Friday, January 1, 2016

1/1: HBD Gunner & Hammerin' Hank; Josh Gibson Breakdown

  • 1855 - Manager Bill “Gunner” McGunnigle was born in Boston. After his playing career was ended by a beanball that fractured his skull, McGunnigle stayed in the game as a manager. When the 1891 Pittsburg Pirates (the first to officially use the Pirate nickname) got off to a 31–47 start on the heels of a 23–113 season, the club demoted captain/manager Ned Hanlon and hired McGunnigle, who had a prior stop at Brooklyn. He managed the club to a 24–33-2 record over the remainder of the year and was replaced by Tom Burns. The dapper Gunner was tough to miss on the field. He managed and coached the bases wearing black patent-leather shoes, a cutaway suit coat, lavender trousers, a silk tie and a derby hat. His nickname, btw, wasn't a play on his surname; he earned it in the minors because of the strength of his arm, per Gunner's SABR bio written by Ronald Shafer.

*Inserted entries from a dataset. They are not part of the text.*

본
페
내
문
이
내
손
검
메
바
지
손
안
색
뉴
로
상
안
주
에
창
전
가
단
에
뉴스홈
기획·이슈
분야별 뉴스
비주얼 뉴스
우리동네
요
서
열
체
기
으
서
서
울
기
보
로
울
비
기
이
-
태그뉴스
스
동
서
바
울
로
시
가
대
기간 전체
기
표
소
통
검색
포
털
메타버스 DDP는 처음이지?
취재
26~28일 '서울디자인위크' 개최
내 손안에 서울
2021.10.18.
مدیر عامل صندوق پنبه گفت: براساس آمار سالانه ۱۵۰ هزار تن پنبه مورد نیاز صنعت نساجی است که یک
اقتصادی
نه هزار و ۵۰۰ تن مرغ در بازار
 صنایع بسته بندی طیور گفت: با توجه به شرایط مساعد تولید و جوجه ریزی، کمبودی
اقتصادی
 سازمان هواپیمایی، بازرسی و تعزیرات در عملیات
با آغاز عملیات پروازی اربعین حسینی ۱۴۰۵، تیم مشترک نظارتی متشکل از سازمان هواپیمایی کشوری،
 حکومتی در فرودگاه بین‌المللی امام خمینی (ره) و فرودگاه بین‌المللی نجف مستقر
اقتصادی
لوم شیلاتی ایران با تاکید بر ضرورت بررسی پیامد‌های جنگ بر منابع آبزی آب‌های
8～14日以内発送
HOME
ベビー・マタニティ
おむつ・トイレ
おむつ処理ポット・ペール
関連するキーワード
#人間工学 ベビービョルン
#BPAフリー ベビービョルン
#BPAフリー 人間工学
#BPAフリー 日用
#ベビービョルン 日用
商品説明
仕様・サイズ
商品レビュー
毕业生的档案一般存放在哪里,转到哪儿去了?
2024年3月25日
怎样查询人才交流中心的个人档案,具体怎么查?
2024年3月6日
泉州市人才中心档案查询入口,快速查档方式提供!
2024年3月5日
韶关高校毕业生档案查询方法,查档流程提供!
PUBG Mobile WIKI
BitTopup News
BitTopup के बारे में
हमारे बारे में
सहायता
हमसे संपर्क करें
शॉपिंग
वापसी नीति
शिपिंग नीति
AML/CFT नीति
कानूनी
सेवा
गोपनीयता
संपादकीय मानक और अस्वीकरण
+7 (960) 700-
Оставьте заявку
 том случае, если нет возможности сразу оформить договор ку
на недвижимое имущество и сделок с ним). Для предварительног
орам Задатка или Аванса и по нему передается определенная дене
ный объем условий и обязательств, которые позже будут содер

    Bill "Gunner" McGunnigle - 1990 Target
  • 1911 - Hall of Fame OF Hank Greenberg was born in New York City. He played for the Bucs in 1948, teaming up with Ralph Kiner in the middle of the Pirate order. The original Hammerin’ Hank signed for $90-100,000 (the actual figure is in dispute), the biggest contract inked to date. Team co-owner Bing Crosby recorded a song, "Goodbye, Mr. Ball, Goodbye" with Groucho Marx and Greenberg to celebrate Greenberg's arrival. The Pirates also brought in the left field fence at Forbes Field for him, calling it "Greenberg Gardens" and keeping it intact during the Kiner era. Though he hit just .249 in Pittsburgh, he had a .408 OBP (he was walked 104 times), launched 25 HR and tutored Kiner in his final MLB season.
  • 1943 - C Josh Gibson suffered a nervous breakdown and was admitted to St. Francis Hospital for rest and treatment. He was released in time to play for the Homestead Grays. The Pirates reportedly wanted to sign the future Hall of Famer that season as the first black player in baseball, but were thwarted by the commissioner, Judge Kenesaw Mountain Landis. The color line wouldn’t be crossed until Landis died in 1944 and Happy Chandler replaced him in 1945. Although he never got a MLB shot, Gibson was elected to the Hall of Fame in 1972.